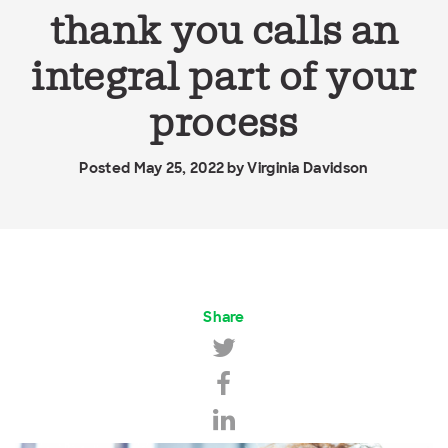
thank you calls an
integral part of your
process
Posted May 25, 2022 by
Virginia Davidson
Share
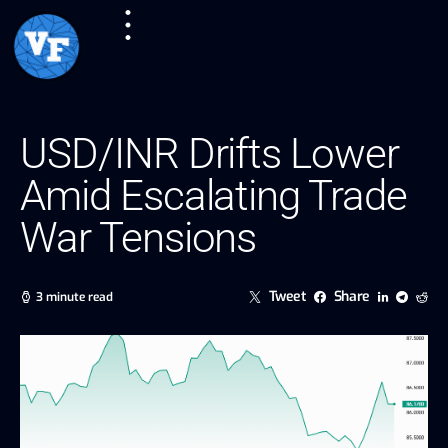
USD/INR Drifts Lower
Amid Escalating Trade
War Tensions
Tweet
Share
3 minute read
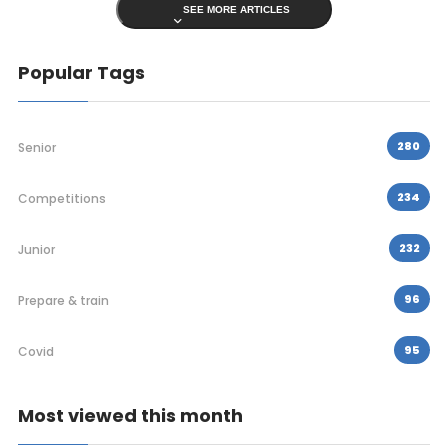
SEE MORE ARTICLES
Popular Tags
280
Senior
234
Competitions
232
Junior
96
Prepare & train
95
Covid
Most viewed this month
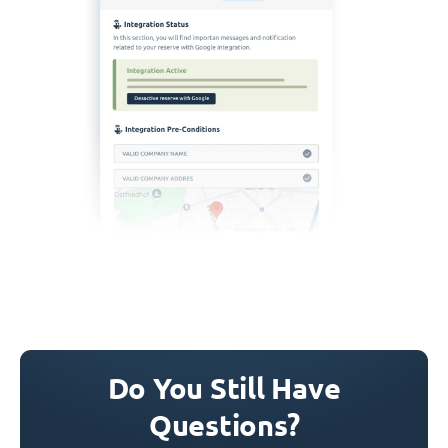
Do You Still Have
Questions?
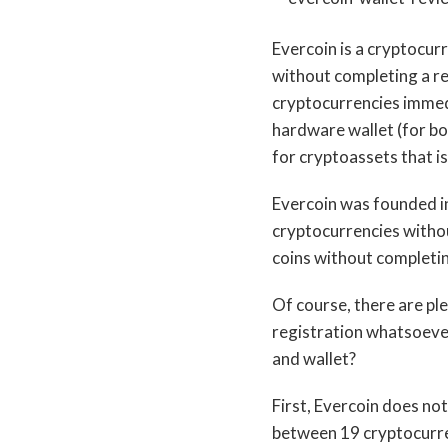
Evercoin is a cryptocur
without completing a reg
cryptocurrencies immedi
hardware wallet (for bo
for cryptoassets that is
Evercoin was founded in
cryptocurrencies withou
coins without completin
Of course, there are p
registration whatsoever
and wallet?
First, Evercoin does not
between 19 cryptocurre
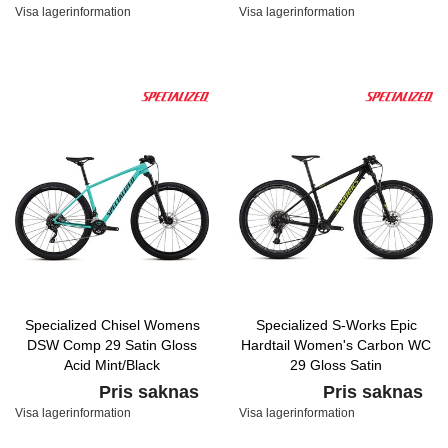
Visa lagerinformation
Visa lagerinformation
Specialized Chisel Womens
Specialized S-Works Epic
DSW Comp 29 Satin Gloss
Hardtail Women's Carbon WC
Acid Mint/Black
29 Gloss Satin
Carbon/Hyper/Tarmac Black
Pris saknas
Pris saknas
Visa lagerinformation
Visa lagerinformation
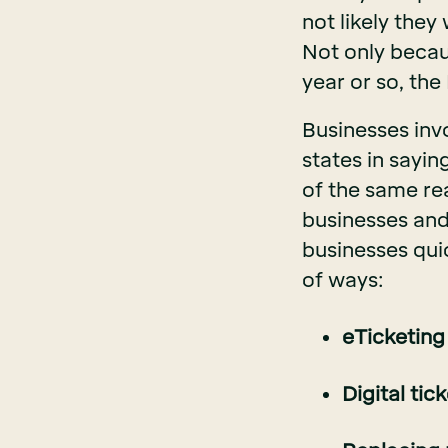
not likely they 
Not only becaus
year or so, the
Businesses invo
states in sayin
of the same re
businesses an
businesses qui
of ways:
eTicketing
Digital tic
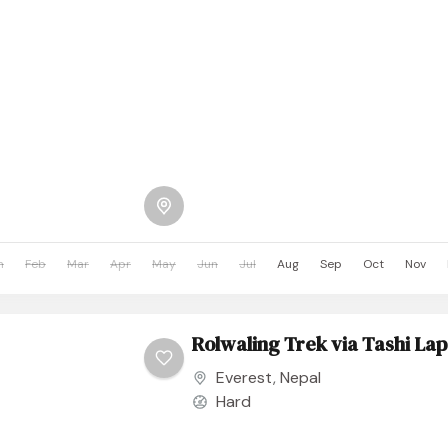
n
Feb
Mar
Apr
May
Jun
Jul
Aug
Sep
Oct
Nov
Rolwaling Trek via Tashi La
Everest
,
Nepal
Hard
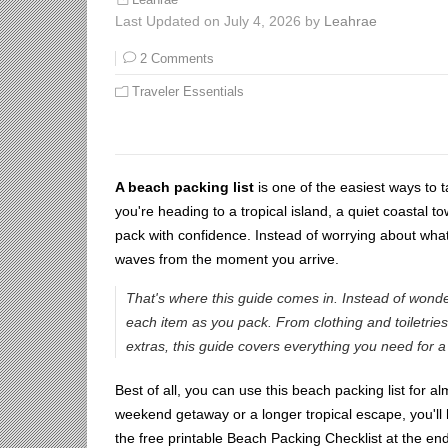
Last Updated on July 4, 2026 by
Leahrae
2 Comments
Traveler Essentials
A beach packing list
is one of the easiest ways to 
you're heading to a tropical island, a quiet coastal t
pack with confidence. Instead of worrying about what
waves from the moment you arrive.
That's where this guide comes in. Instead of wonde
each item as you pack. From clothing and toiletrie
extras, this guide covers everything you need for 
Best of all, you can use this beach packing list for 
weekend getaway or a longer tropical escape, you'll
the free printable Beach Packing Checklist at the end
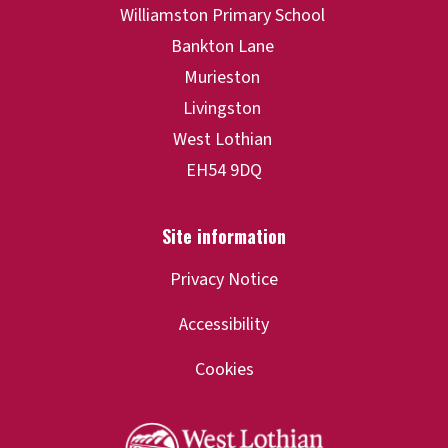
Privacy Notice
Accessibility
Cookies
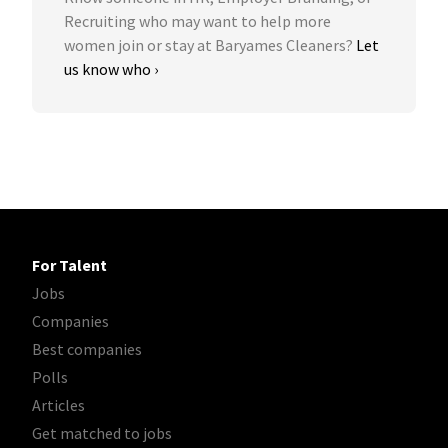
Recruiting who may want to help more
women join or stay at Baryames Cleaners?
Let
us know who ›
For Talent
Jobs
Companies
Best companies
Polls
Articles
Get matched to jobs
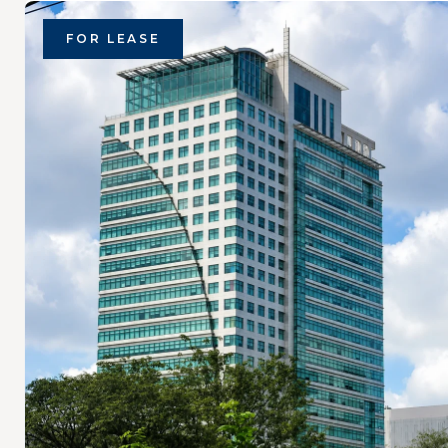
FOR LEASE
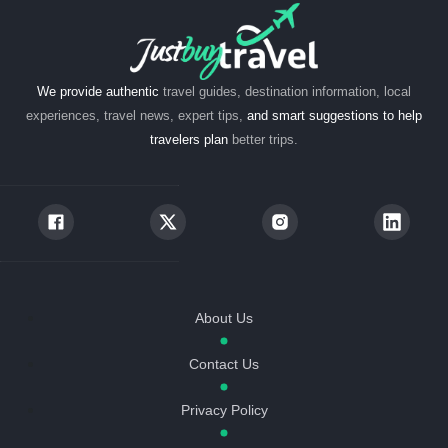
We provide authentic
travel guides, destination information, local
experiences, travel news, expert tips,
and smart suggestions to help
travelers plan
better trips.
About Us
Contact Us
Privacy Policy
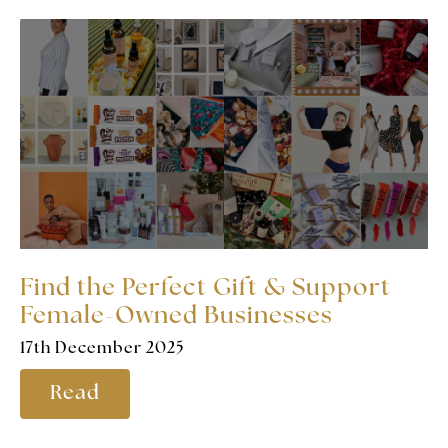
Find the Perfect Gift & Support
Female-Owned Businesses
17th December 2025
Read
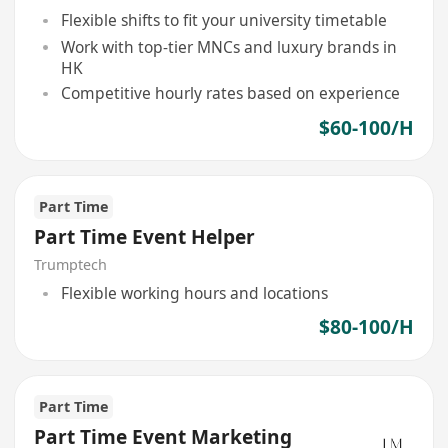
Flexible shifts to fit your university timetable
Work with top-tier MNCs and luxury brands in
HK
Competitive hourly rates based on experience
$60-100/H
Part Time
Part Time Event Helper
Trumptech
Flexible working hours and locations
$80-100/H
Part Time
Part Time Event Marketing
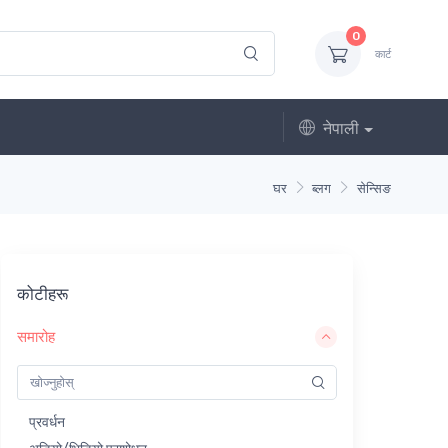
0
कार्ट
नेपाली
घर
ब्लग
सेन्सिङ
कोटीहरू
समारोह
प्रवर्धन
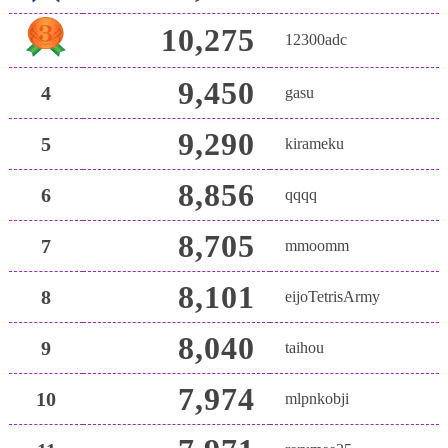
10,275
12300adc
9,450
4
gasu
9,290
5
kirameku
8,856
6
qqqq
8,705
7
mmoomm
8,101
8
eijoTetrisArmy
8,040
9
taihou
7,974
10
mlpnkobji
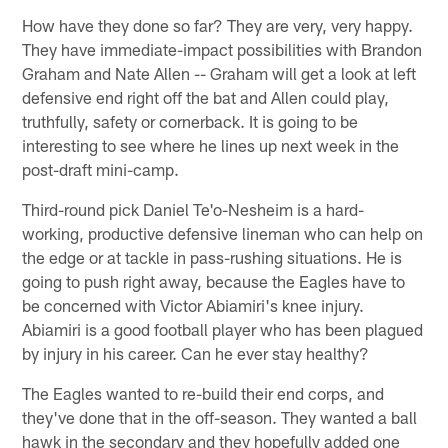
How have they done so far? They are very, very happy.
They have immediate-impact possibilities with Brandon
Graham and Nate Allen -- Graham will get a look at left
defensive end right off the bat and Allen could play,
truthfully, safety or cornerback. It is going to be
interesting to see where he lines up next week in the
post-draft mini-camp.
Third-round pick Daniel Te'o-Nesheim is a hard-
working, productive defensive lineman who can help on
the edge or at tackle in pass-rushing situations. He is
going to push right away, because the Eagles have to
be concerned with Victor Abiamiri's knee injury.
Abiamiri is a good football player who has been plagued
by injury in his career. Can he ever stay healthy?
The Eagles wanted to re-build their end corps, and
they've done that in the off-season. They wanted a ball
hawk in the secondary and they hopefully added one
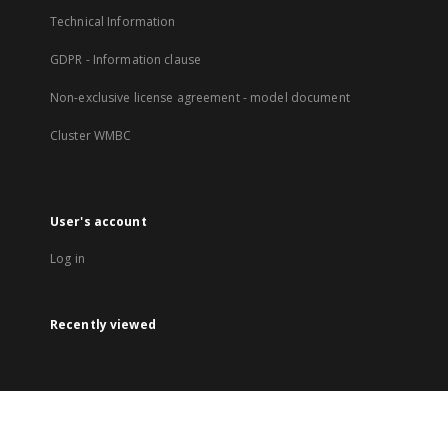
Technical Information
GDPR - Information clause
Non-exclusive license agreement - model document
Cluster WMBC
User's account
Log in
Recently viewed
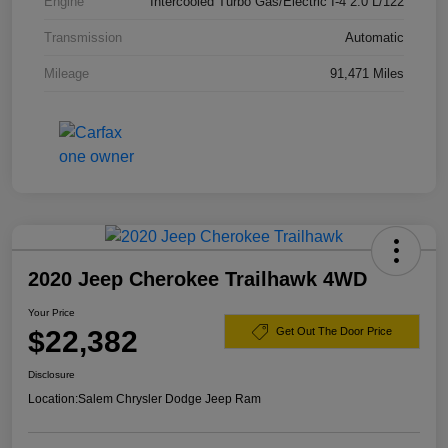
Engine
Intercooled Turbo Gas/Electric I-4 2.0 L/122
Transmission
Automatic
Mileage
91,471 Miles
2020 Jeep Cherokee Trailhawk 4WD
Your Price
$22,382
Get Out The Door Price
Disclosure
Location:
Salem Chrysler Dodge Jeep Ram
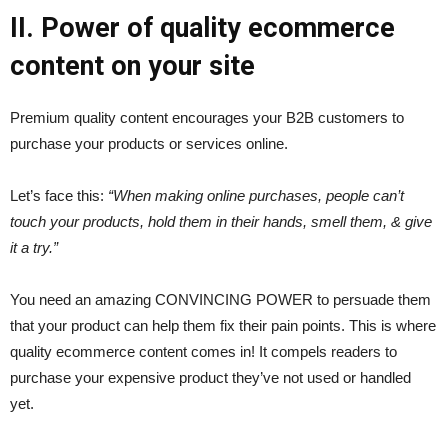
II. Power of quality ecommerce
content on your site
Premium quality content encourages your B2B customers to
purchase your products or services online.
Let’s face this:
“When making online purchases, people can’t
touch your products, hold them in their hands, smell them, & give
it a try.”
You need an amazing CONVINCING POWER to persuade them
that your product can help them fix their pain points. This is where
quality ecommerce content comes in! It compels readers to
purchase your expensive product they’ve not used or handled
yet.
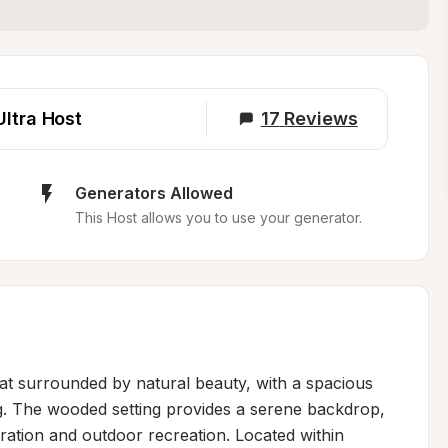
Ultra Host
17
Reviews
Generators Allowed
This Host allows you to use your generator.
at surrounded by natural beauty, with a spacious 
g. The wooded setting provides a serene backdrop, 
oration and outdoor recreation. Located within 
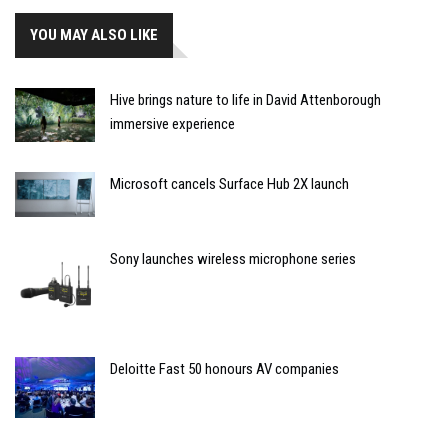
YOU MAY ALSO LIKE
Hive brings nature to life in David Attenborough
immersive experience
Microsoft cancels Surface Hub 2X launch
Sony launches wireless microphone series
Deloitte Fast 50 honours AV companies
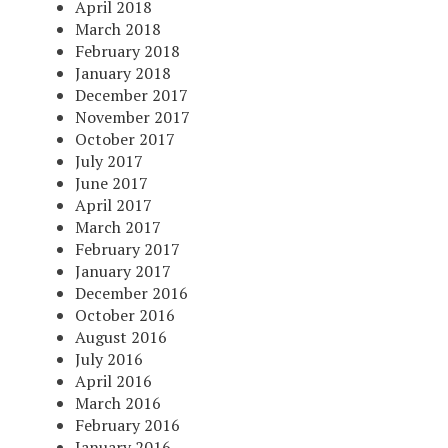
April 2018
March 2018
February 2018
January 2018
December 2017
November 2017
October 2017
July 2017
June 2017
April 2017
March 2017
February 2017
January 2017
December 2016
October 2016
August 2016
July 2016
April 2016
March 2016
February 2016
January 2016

EXERCISE AIM>
Once the line with "29 Gloss Satin" is found above, print it and every line after it through the line with "you're heading to", exactly. Pictures stay out.

EXERCISE RESULT>
29 Gloss Satin
Carbon/Hyper/Tarmac Black
Pris saknas
Pris saknas
Visa lagerinformation
Visa lagerinformation
not likely they 
Not only becaus
year or so, the
Businesses invo
states in sayin
of the same re
businesses an
businesses qui
of ways:
eTicketing
Digital tic
n
Feb
Mar
Apr
May
Jun
Jul
Aug
Sep
Oct
Nov
Rolwaling Trek via Tashi La
Everest
,
Nepal
Hard
Last Updated on July 4, 2026 by
Leahrae
2 Comments
Traveler Essentials
A beach packing list
is one of the easiest ways to 
you're heading to a tropical island, a quiet coastal t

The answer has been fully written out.